- **DATA LISTING**:
────────

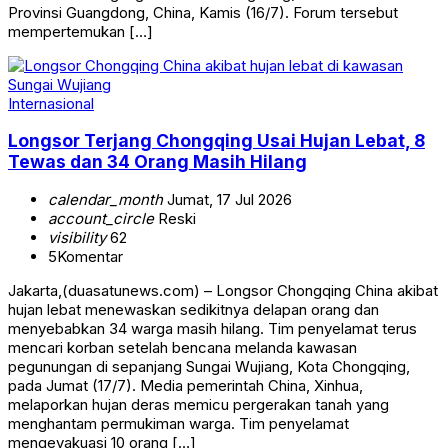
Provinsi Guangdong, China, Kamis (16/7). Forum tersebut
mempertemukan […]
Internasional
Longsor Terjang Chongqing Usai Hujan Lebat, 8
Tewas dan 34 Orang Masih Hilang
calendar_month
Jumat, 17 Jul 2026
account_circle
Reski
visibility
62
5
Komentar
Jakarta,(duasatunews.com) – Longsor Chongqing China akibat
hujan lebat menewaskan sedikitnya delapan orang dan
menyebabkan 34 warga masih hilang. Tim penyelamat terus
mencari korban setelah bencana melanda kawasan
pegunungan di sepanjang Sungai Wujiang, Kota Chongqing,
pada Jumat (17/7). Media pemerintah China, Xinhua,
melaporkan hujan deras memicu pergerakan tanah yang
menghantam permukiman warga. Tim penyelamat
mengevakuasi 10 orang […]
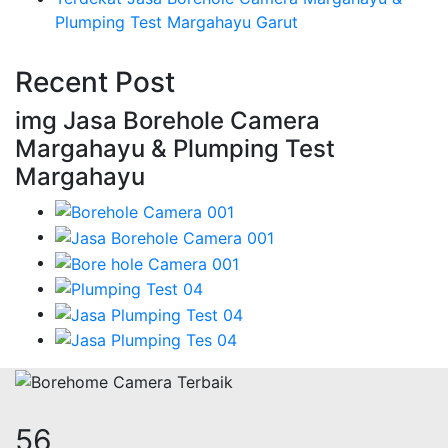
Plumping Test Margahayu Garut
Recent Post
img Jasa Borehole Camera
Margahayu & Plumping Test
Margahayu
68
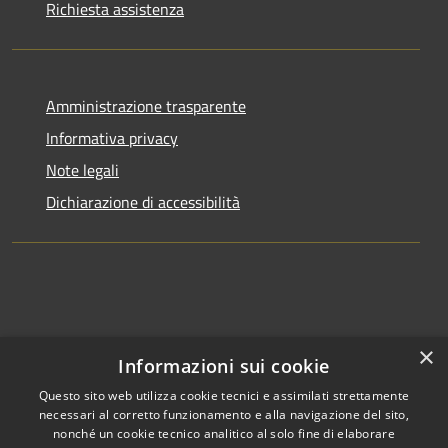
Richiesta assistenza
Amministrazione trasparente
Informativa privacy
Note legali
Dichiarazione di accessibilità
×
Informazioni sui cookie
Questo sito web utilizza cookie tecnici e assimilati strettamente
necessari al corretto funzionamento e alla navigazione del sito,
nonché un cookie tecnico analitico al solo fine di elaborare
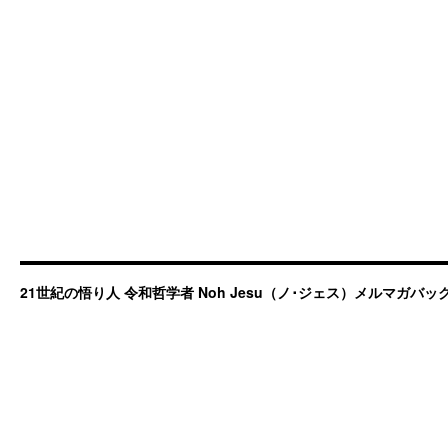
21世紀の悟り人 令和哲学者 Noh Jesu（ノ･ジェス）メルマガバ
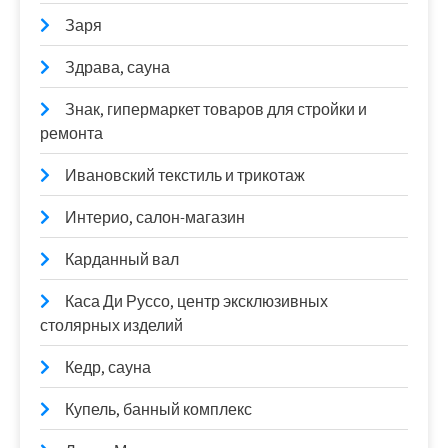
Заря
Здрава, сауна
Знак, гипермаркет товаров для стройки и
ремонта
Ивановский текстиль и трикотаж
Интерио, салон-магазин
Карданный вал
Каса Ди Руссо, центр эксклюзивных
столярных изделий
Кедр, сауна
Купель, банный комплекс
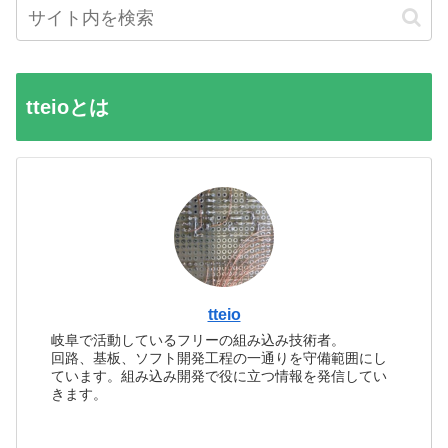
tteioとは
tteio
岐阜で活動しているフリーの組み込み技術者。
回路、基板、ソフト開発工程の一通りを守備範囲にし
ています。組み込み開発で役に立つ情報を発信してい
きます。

────────

- **WORK INSTRUCTIONS**: The records must be restated word for word, apart from any images.

- **ANSWER SECTION**:
Provinsi Guangdong, China, Kamis (16/7). Forum tersebut
mempertemukan […]
Internasional
Longsor Terjang Chongqing Usai Hujan Lebat, 8
Tewas dan 34 Orang Masih Hilang
calendar_month
Jumat, 17 Jul 2026
account_circle
Reski
visibility
62
5
Komentar
Jakarta,(duasatunews.com) – Longsor Chongqing China akibat
hujan lebat menewaskan sedikitnya delapan orang dan
menyebabkan 34 warga masih hilang. Tim penyelamat terus
mencari korban setelah bencana melanda kawasan
pegunungan di sepanjang Sungai Wujiang, Kota Chongqing,
pada Jumat (17/7). Media pemerintah China, Xinhua,
melaporkan hujan deras memicu pergerakan tanah yang
menghantam permukiman warga. Tim penyelamat
mengevakuasi 10 orang […]
Plumping Test Margahayu Garut
Recent Post
img Jasa Borehole Camera
Margahayu & Plumping Test
Margahayu
68
Richiesta assistenza
Amministrazione trasparente
Informativa privacy
Note legali
Dichiarazione di accessibilità
×
Informazioni sui cookie
Questo sito web utilizza cookie tecnici e assimilati strettamente
necessari al corretto funzionamento e alla navigazione del sito,
nonché un cookie tecnico analitico al solo fine di elaborare
21世紀の悟り人 令和哲学者 Noh Jesu（ノ･ジェス）メルマガバ
Заря
Здрава, сауна
Знак, гипермаркет товаров для стройки и
ремонта
Ивановский текстиль и трикотаж
Интерио, салон-магазин
Карданный вал
Каса Ди Руссо, центр эксклюзивных
столярных изделий
Кедр, сауна
Купель, банный комплекс
tteioとは
tteio
岐阜で活動しているフリーの組み込み技術者。
回路、基板、ソフト開発工程の一通りを守備範囲にし
ています。組み込み開発で役に立つ情報を発信してい
きます。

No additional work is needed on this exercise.